History
Dunsfold Aerodrome began its life on 11 May 1942, when the First Canadian Army – mainly the 2nd Battalion Royal Canadian Engineers – began construction of an emergency airfield. After just 20 weeks the site was officially handed over to the Royal Canadian Air Force, on 16 October 1942. Between 1942 and 1945 a variety of aircraft operated from Dunsfold, including B-25 Mitchell bombers, Typhoons, Mustangs, Mosquitoes and Spitfires.
After the war the aerodrome was used as a repatriation centre and over 47,000 prisoners of war were returned to their homelands using Dakota, Lancaster, Stirling & Halifax aircraft. Skyways Ltd, a charter airline, leased the aerodrome and subsequently played a significant part in the Berlin Airlift of 1948-49. Skyways also used the aerodrome to refurbish, test fly and deliver Spitfire and Hurricane aircraft for the Portuguese Air Force.
When Skyways went into voluntary liquidation in 1950, the Hawker Aircraft Company Ltd (today part of BAE Systems) acquired the lease. The company moved into Dunsfold, using the aerodrome as a flight test centre for its parent factory at Kingston, testing and refurbishing Sea Hawks, Hunters, Sea Furies, Gnats, Harriers and Hawks for worldwide markets. It also supported British military actions overseas for five decades.

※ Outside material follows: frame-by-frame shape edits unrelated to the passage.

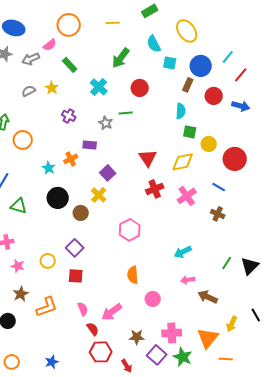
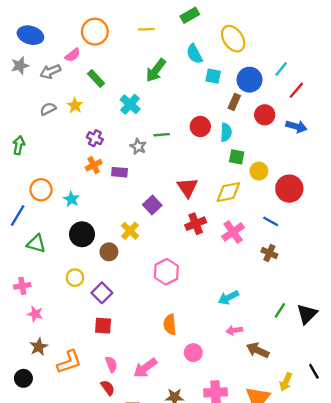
red circle: (140, 88) -> (200, 127), moved
orange circle: (23, 140) -> (41, 190), moved
orange cross: (71, 159) -> (94, 165), moved
purple square: (108, 173) -> (152, 205), moved
yellow circle: (48, 261) -> (75, 278), moved
red semicircle: (93, 329) -> (108, 388), moved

A number of milestones were recorded at the site, such as in May 1953 when Test Pilot Neville Duke broke the sound barrier at an average of 727.63 miles per hour (mach 0.92 at sea level) and held the world speed record in a prototype Hunter Mk3. In October 1960 the forerunner of the Harrier Jump Jet made its first tethered flight at the aerodrome, which led to its first conventional flight in November of the same year. Until 2000, when BAE Systems ceased activity at the aerodrome, all derivatives of the Harrier family of aircraft evolved from Dunsfold.